Currently, it’s estimated that over 40% of adults over the age of 40 have at least one degenerative disc in their vertebrae; by age 80, the percentage afflicted with this condition is estimated to be over 80%. Characterized by erosion of the rubber-like discs between each vertebra of the spine, degenerative disc degeneration often results in chronic and debilitating back and neck pain. The condition is commonly accompanied by prolonged numbness in the arms and legs and pain that tends to radiate downward through the lower back and buttocks.
Adding to the seriousness of degenerative disc disease is the fact that chronic back pain continues to be a significant public health issue and among the leading causes of lost days of work and one of the most widely reported symptoms contributing to a diminished quality of life. In fact, a study conducted by the University of Maryland Medical Center found that the total cost of back pain (when factoring in medical costs, lost days of work, and the condition’s impact on wages) amounts to a staggering $560 to $635 billion annually.
Historically, chronic cases of degenerative disc disease required surgery. Unfortunately, surgical treatment of this condition not only demonstrated an inability to completely correct the conditions but also produced additional biomechanical problems and accelerated degeneration of nearby discs and portions of the spine.

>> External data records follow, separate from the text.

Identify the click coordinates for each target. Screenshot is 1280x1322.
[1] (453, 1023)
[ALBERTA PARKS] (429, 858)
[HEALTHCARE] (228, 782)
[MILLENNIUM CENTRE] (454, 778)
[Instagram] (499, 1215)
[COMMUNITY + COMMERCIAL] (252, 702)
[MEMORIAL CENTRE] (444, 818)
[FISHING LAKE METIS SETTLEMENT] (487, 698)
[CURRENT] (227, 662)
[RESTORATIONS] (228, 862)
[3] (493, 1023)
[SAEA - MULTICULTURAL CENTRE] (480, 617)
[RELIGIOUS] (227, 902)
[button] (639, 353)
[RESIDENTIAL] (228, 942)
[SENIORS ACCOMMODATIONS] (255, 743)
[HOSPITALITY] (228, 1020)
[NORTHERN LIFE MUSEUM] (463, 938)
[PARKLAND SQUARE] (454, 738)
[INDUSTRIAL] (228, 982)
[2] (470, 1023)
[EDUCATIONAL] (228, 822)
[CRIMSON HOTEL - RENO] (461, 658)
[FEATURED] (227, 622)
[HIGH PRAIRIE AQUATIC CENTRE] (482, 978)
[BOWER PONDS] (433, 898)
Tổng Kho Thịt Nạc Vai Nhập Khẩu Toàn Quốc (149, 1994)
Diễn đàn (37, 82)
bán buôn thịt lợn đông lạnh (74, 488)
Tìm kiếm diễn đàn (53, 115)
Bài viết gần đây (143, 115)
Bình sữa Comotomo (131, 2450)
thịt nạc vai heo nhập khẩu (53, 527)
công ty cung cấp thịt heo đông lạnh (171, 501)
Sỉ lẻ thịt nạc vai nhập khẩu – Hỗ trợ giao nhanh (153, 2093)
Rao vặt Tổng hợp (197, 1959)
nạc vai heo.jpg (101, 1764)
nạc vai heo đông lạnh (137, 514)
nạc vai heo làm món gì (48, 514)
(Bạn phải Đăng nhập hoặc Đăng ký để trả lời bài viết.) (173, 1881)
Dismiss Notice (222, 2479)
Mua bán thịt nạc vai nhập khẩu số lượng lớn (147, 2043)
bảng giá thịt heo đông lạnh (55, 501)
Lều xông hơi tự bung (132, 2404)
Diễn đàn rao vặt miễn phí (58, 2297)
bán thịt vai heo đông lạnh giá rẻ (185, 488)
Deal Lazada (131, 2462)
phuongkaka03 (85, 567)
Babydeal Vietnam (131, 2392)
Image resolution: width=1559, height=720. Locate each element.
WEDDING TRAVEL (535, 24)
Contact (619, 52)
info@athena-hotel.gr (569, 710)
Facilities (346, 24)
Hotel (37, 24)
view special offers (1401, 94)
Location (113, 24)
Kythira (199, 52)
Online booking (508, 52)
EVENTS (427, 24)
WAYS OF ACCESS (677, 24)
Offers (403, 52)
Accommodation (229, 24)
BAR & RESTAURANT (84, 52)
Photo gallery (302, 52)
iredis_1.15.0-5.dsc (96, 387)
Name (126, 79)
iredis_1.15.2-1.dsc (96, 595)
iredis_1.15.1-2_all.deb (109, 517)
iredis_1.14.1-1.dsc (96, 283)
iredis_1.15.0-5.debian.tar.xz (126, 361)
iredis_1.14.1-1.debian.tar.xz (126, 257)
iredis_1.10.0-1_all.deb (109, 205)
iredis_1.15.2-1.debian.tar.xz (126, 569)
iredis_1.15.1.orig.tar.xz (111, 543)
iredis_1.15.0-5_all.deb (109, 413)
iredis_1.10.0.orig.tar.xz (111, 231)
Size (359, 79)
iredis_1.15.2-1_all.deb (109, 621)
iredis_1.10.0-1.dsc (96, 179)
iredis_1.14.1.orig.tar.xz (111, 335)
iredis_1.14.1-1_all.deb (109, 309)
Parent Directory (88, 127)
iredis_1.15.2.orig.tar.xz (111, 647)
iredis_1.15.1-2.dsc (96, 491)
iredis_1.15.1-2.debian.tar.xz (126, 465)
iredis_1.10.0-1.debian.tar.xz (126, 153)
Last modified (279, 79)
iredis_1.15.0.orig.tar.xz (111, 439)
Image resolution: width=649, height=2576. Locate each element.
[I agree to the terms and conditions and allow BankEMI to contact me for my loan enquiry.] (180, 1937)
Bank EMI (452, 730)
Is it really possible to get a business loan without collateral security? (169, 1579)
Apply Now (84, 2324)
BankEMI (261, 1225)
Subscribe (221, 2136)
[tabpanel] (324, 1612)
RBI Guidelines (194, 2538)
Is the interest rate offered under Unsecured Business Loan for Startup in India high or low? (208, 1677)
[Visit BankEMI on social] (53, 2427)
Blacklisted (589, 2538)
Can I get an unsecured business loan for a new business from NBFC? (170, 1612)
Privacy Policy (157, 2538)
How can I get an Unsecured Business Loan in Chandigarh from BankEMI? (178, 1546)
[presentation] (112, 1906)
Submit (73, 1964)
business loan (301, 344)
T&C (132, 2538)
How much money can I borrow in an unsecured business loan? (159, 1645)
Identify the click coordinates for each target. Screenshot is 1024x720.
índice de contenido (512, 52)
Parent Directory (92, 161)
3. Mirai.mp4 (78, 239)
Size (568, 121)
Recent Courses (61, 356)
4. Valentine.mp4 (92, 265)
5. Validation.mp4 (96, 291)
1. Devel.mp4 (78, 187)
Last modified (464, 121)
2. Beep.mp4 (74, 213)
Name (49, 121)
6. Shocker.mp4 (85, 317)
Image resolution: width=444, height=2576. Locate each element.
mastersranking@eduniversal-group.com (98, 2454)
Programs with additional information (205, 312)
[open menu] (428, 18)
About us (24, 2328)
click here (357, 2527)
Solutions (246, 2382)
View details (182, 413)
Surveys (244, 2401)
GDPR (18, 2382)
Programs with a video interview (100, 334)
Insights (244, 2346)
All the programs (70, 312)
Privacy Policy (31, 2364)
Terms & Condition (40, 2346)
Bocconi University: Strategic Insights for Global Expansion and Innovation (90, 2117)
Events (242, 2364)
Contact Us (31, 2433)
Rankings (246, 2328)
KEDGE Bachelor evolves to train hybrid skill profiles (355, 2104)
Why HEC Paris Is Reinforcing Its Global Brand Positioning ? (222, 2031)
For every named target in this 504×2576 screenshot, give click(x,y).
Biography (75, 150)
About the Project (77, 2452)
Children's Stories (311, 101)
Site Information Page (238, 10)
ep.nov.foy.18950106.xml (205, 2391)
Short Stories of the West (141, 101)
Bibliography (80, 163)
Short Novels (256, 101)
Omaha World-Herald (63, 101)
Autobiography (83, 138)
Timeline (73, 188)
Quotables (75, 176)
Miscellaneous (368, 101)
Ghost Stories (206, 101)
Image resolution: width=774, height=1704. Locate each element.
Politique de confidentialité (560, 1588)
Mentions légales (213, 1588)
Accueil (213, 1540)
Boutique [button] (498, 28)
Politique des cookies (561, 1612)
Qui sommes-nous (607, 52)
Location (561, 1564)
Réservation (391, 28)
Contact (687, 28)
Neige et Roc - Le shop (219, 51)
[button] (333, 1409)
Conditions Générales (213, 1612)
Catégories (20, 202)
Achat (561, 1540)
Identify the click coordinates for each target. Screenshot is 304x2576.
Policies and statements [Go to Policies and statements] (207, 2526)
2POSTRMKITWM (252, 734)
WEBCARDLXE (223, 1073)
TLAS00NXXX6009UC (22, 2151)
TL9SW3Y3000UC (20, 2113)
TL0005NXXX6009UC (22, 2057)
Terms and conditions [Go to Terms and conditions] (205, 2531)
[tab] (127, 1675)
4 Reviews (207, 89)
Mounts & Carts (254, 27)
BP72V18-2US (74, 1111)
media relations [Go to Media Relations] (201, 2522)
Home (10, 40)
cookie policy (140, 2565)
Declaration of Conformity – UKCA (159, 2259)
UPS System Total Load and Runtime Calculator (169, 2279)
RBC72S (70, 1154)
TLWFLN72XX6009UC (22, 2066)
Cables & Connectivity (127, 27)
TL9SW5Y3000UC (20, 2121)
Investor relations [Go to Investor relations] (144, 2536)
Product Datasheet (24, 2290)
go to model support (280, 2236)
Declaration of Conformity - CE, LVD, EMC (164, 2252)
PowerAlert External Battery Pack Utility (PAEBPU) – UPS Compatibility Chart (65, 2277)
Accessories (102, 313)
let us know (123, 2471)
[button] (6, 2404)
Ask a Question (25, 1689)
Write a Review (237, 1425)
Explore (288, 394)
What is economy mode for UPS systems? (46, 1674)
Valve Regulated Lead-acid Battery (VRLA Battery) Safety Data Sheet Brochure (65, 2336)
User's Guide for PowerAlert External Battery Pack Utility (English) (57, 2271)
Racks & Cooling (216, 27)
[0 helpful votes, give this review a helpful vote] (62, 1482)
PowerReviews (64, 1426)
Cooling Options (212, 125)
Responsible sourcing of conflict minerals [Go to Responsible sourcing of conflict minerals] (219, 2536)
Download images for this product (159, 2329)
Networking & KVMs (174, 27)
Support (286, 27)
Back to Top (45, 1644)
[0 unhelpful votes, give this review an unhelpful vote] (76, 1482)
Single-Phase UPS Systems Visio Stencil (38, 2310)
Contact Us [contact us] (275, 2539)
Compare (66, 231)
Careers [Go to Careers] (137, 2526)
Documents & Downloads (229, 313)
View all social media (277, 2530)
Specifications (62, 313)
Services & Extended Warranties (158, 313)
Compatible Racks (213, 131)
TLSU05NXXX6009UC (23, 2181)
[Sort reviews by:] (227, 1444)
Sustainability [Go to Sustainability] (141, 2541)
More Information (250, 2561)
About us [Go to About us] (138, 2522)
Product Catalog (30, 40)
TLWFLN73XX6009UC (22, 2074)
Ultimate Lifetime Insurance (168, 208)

Considering this, researchers began to investigate the potential use of autologous and allogeneic mesenchymal stem cells (MSCs) as options for treating degenerative disc disease.
In this review, Noriega et al. provide follow-up findings as a result of their long-term randomized controlled trial using allogeneic bone marrow-derived MSCs. As part of this trial, participants in the treatment group received an intradiscal injection of healthy allogeneic bone marrow MSCs while those in the control group received sham infiltration in the paravertebral musculature.
Outcomes of this trial were followed and recorded for one year after injection and subsequently followed up on 3.5 years afterward as part of this review.
As part of the original study and in addition to confirming the feasibility and safety of degenerative disc treatment with injection of MSCs, Noriega et al. found that patients treated with MSCs demonstrated rapid and significant improvements in algo functional indices when compared to those in the control group.
Examining outcomes nearly 3.5 years after original interventions, the authors reported no serious adverse effects of the investigation for either the treatment or control group. Findings also indicated that the improvements in both pain relief and disability improvement continued to increase in those receiving MSC injections while control patients did not show any significant healing after 3.5 years of receiving the intervention.
Of particular interest, the authors noted that patients treated with MSCs showed two distinct patterns – one subpopulation that showed a significant response to this treatment (responders) and another subpopulation that demonstrated no significant difference from patients in the control group (non-responders).
Noriega et al. also reported that observed structural changes in those receiving MSC injections occurring after year one of treatment were maintained over the period of 3.5 years while those in the control group continued to show a decrease in grading used to measure results of the trial.
The authors conclude that these long-term outcomes support the use of MSCs as a valid alternative for managing degenerative disc disease. Findings indicate that MSC injection as a treatment for degenerative disc disease provides effective and durable pain relief and objective improvements in disc degeneration.